Installed 428 object(s) from 1 fixture(s)


(The other dumps complain about duplicate keys and such.)

Visiting the site's root page, the /admin page or the /django-admin page after restoring all result in 'Internal Server Error' and the logs show exactly the same output as the pg_restore_error.txt attached.

I'm at a loss, and would appreciate any assistance that could be provided.

Alex
pg_restore_error.txt

Brett Grace

unread,
Feb 22, 2016, 8:03:07 PM2/22/16
to Wagtail support
Thanks for the stack trace. It looks like Wagtail is trying to reverse the Site from the URL and finding more than one matching. Wagtail's schema is pretty portable, but the hostname of the machine you are running on is significant, so you can get different behavior from machine to machine. If it can't find a Site which matches the domain name in the request (which it probably won't if you are going from a prod to staging machine), then it will fall back to  Site.objects.get(is_default_site=True).

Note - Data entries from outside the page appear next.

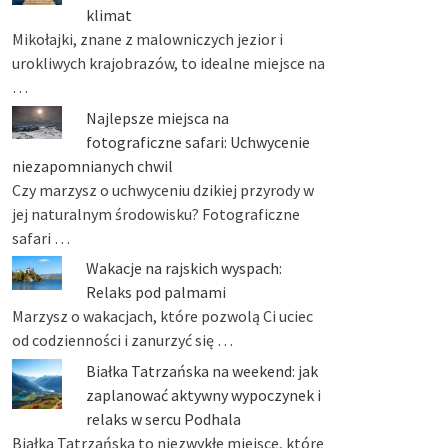
klimat
Mikołajki, znane z malowniczych jezior i
urokliwych krajobrazów, to idealne miejsce na
…
Najlepsze miejsca na
fotograficzne safari: Uchwycenie
niezapomnianych chwil
Czy marzysz o uchwyceniu dzikiej przyrody w
jej naturalnym środowisku? Fotograficzne
safari …
Wakacje na rajskich wyspach:
Relaks pod palmami
Marzysz o wakacjach, które pozwolą Ci uciec
od codzienności i zanurzyć się …
Białka Tatrzańska na weekend: jak
zaplanować aktywny wypoczynek i
relaks w sercu Podhala
Białka Tatrzańska to niezwykłe miejsce, które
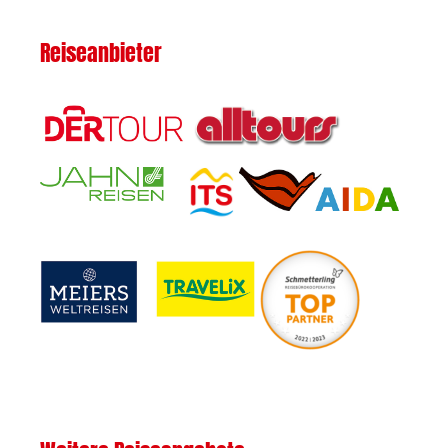
Reiseanbieter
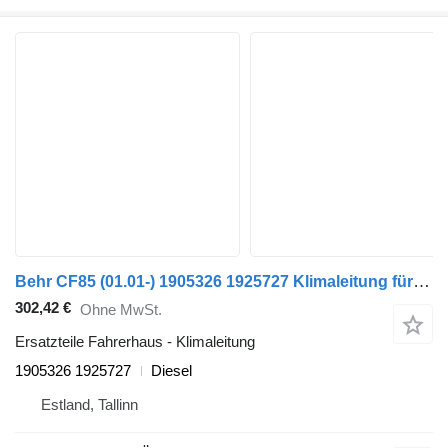
Behr CF85 (01.01-) 1905326 1925727 Klimaleitung für DAF LF45, LF55, LF180, CF65, CF75, CF85 (2001-) Sattelzugmaschine
302,42 €
Ohne MwSt.
Ersatzteile Fahrerhaus - Klimaleitung
1905326 1925727
Diesel
Estland, Tallinn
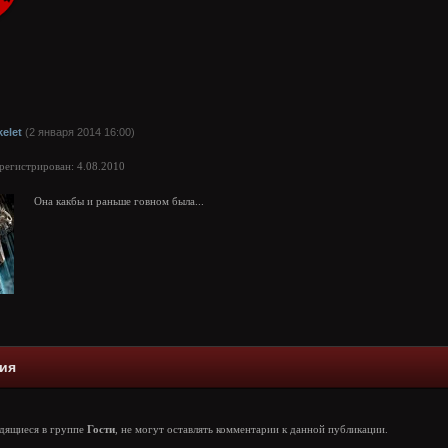
kelet
(2 января 2014 16:00)
арегистрирован: 4.08.2010
Она какбы и раньше говном была...
ия
одящиеся в группе
Гости
, не могут оставлять комментарии к данной публикации.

There aren't any database constraints which enforce uniqueness so you could easily have two for the same domain name, or even two that have is_default_site set to True. I would examine those to see if you have anything that would result in more than one Site being returned.

Alex Leith

unread,
Feb 22, 2016, 8:07:19 PM2/22/16
to Wagtail support
Thanks Brett

So our production instance has only one site, which is 'www.example.com' and the staging one is hosted at 'www.stage.example.com'.

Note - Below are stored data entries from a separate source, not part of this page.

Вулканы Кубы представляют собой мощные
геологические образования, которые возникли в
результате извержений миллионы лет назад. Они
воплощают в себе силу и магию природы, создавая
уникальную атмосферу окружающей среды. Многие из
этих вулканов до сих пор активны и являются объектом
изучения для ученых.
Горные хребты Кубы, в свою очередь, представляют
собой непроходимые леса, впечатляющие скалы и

The production instance's only site is set as the default site.

When you say 'I would examine those' do you mean in the database?

Brett Grace

unread,
Feb 23, 2016, 10:48:06 AM2/23/16
to Wagtail support
To be clear, when I write Site I'm talking about the wagtailcore.models.Site Django model, not "website". So when I say, "examine those," I mean the wagtailcore_sites table in the database (you can do this with psql, the django-admin area, or of the django console).

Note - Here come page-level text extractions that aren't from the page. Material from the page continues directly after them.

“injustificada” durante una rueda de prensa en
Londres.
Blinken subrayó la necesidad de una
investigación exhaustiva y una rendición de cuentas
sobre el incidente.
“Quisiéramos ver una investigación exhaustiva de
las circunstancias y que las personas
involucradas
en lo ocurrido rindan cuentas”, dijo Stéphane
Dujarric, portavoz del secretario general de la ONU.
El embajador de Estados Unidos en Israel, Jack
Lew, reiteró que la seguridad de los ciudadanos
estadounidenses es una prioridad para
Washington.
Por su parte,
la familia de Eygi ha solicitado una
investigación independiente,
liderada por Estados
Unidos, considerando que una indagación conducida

Take a look at the stack trace you posted, in particular the highlighted line:

 File "/usr/local/lib/python3.4/dist-packages/wagtail/wagtailcore/models.py", line 132, in find_for_request
 return Site.objects.get(is_default_site=True)
 File "/usr/local/lib/python3.4/dist-packages/django/db/models/manager.py", line 122, in manager_method
 
return getattr(self.get_queryset(), name)(*args, **kwargs)
 
File "/usr/local/lib/python3.4/dist-packages/django/db/models/query.py", line 391, in get
 
(self.model._meta.object_name, num)
wagtail
.wagtailcore.models.MultipleObjectsReturned: get() returned more than one Site -- it returned 2!

If I had to place a bet, I would wager that if you connect to the database with psql, the following query would return more than one row:

select * from wagtailcore_site where is_default_site is true;

If I'm wrong, well, you'll have to trace through the code to Site.find_for_request (https://github.com/torchbox/wagtail/blob/master/wagtail/wagtailcore/models.py#L102) to see what's going wrong here.

Alex Leith

unread,
Feb 23, 2016, 7:02:49 PM2/23/16
to Wagtail support
Ok, thanks Brett.

So everything you said was true.

There were two sites set to default (that was clear in the error message) and if I set the old one (stage.website.com) to 'is_default_site='f'' then it works.

So my restore process will be

psql -h stage.example.com -U website -c "update wagtailcore_site set is_default_site = 'f';"

python3 manage.py loaddata /tmp/restore/website_db_backup_nfp.json


I think this makes sense! It does seem to work.

Thanks again, Brett.

Brett Grace

unread,
Feb 24, 2016, 11:09:29 AM2/24/16
to Wagtail support
Glad it worked. My preferred solution would be to set is_default_site to False on that Site within your production database. Then you only have to do this once and your backups will be usable immediately. I would argue that having only one default site is a kind of invariant that just happens to not be enforced in the data model, so this is just a bug waiting to happen. You can do this through the admin so it should be pretty easy.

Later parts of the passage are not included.